START Task inputs

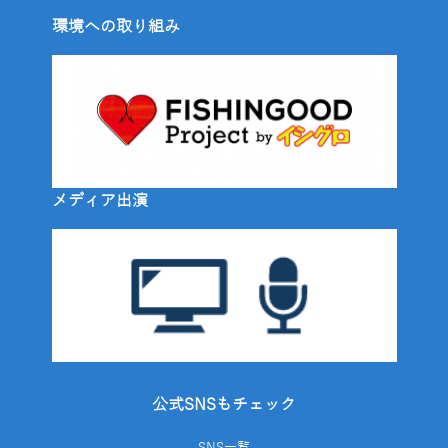
環境への取り組み
メディア出演
公式SNSもチェック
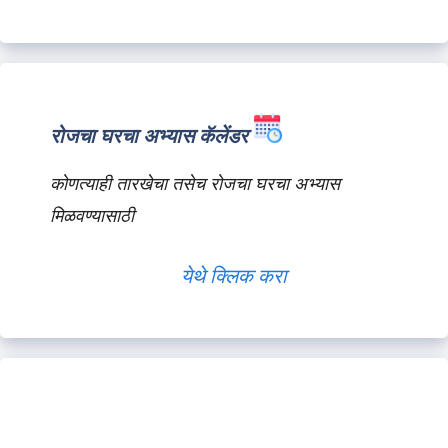
रोजचा घरचा अभ्यास कॅलेंडर
कोणत्याही तारखेचा तसेच रोजचा घरचा अभ्यास
मिळवण्यासाठी
येथे क्लिक करा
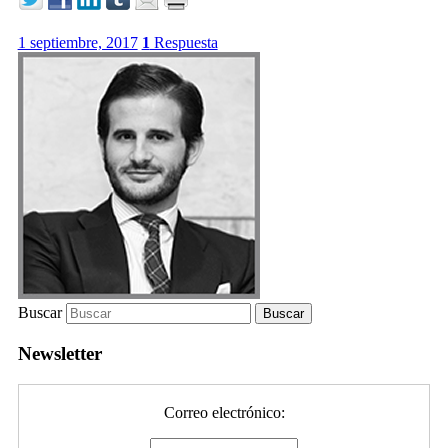
1 septiembre, 2017
1
Respuesta
Buscar
Newsletter
Correo electrónico:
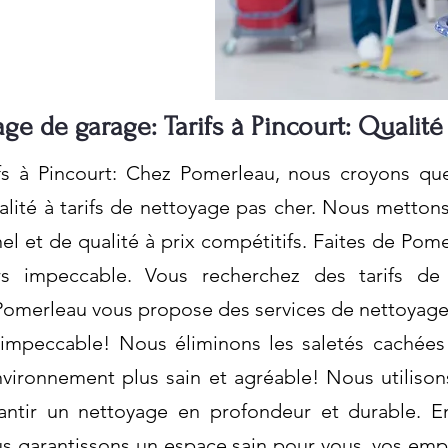
ge de garage: Tarifs à Pincourt: Qualité
fs à Pincourt: Chez Pomerleau, nous croyons q
alité à tarifs de nettoyage pas cher. Nous metton
nel et de qualité à prix compétitifs. Faites de Pom
rs impeccable. Vous recherchez des tarifs de
Pomerleau vous propose des services de nettoyage 
 impeccable! Nous éliminons les saletés cachées d
nvironnement plus sain et agréable! Nous utiliso
antir un nettoyage en profondeur et durable. En
s garantissons un espace sain pour vous, vos empl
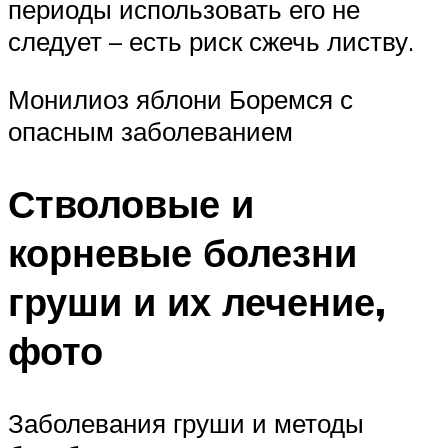
периоды использовать его не
следует – есть риск сжечь листву.
Монилиоз яблони Боремся с
опасным заболеванием
Стволовые и
корневые болезни
груши и их лечение,
фото
Заболевания груши и методы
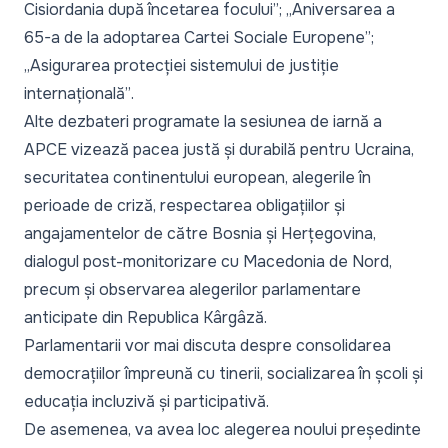
Cisiordania după încetarea focului”
;
„Aniversarea a
65-a de la adoptarea Cartei Sociale Europene”;
„Asigurarea protecției sistemului de justiție
internațională”
.
Alte dezbateri programate la sesiunea de iarnă a
APCE vizează pacea justă și durabilă pentru Ucraina,
securitatea continentului european, alegerile în
perioade de criză, respectarea obligațiilor și
angajamentelor de către Bosnia și Herțegovina,
dialogul post-monitorizare cu Macedonia de Nord,
precum și observarea alegerilor parlamentare
anticipate din Republica Kârgâză.
Parlamentarii vor mai discuta despre consolidarea
democrațiilor împreună cu tinerii, socializarea în școli și
educația incluzivă și participativă.
De asemenea, va avea loc alegerea noului președinte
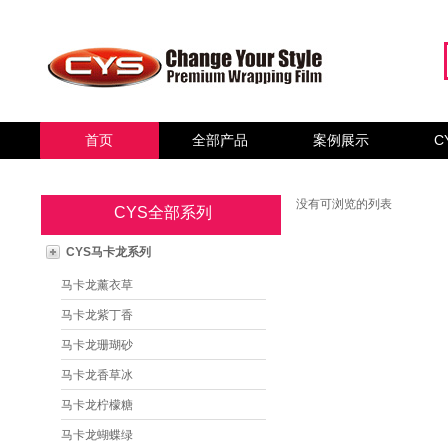
首页
全部产品
案例展示
C
没有可浏览的列表
CYS全部系列
CYS马卡龙系列
马卡龙薰衣草
马卡龙紫丁香
马卡龙珊瑚砂
马卡龙香草冰
马卡龙柠檬糖
马卡龙蝴蝶绿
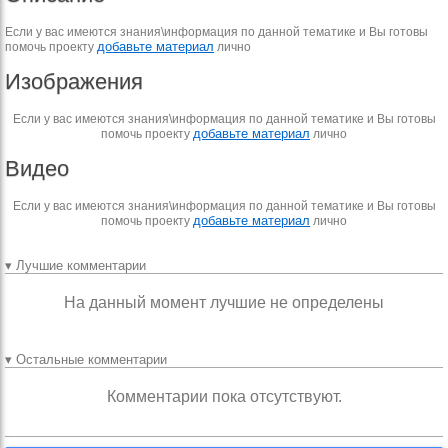
Если у вас имеются знания\информация по данной тематике и Вы готовы
добавьте материал
помочь проекту
лично
Изображения
Если у вас имеются знания\информация по данной тематике и Вы готовы
добавьте материал
помочь проекту
лично
Видео
Если у вас имеются знания\информация по данной тематике и Вы готовы
добавьте материал
помочь проекту
лично
▾ Лучшие комментарии
На данный момент лучшие не определены
▾ Остальные комментарии
Комментарии пока отсутствуют.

END Task inputs

Every line above is to be duplicated exactly; no picture should be carried over.

Answer for this exercise:
環境への取り組み
メディア出演
公式SNSもチェック
रोजचा घरचा अभ्यास कॅलेंडर
कोणत्याही तारखेचा तसेच रोजचा घरचा अभ्यास
मिळवण्यासाठी
येथे क्लिक करा
1 septiembre, 2017
1
Respuesta
Buscar
Newsletter
Correo electrónico:
ge de garage: Tarifs à Pincourt: Qualité
fs à Pincourt: Chez Pomerleau, nous croyons q
alité à tarifs de nettoyage pas cher. Nous metton
nel et de qualité à prix compétitifs. Faites de Pom
rs impeccable. Vous recherchez des tarifs de
Pomerleau vous propose des services de nettoyage 
 impeccable! Nous éliminons les saletés cachées d
nvironnement plus sain et agréable! Nous utiliso
antir un nettoyage en profondeur et durable. En
s garantissons un espace sain pour vous, vos empl
периоды использовать его не
следует – есть риск сжечь листву.
Монилиоз яблони Боремся с
опасным заболеванием
Стволовые и
корневые болезни
груши и их лечение,
фото
Заболевания груши и методы
Cisiordania după încetarea focului”
;
„Aniversarea a
65-a de la adoptarea Cartei Sociale Europene”;
„Asigurarea protecției sistemului de justiție
internațională”
.
Alte dezbateri programate la sesiunea de iarnă a
APCE vizează pacea justă și durabilă pentru Ucraina,
securitatea continentului european, alegerile în
perioade de criză, respectarea obligațiilor și
angajamentelor de către Bosnia și Herțegovina,
dialogul post-monitorizare cu Macedonia de Nord,
precum și observarea alegerilor parlamentare
anticipate din Republica Kârgâză.
Parlamentarii vor mai discuta despre consolidarea
democrațiilor împreună cu tinerii, socializarea în școli și
educația incluzivă și participativă.
De asemenea, va avea loc alegerea noului președinte
首页
全部产品
案例展示
C
没有可浏览的列表
CYS全部系列
CYS马卡龙系列
马卡龙薰衣草
马卡龙紫丁香
马卡龙珊瑚砂
马卡龙香草冰
马卡龙柠檬糖
马卡龙蝴蝶绿
Если у вас имеются знания\информация по данной тематике и Вы готовы
добавьте материал
помочь проекту
лично
Изображения
Если у вас имеются знания\информация по данной тематике и Вы готовы
добавьте материал
помочь проекту
лично
Видео
Если у вас имеются знания\информация по данной тематике и Вы готовы
добавьте материал
помочь проекту
лично
▾ Лучшие комментарии
На данный момент лучшие не определены
▾ Остальные комментарии
Комментарии пока отсутствуют.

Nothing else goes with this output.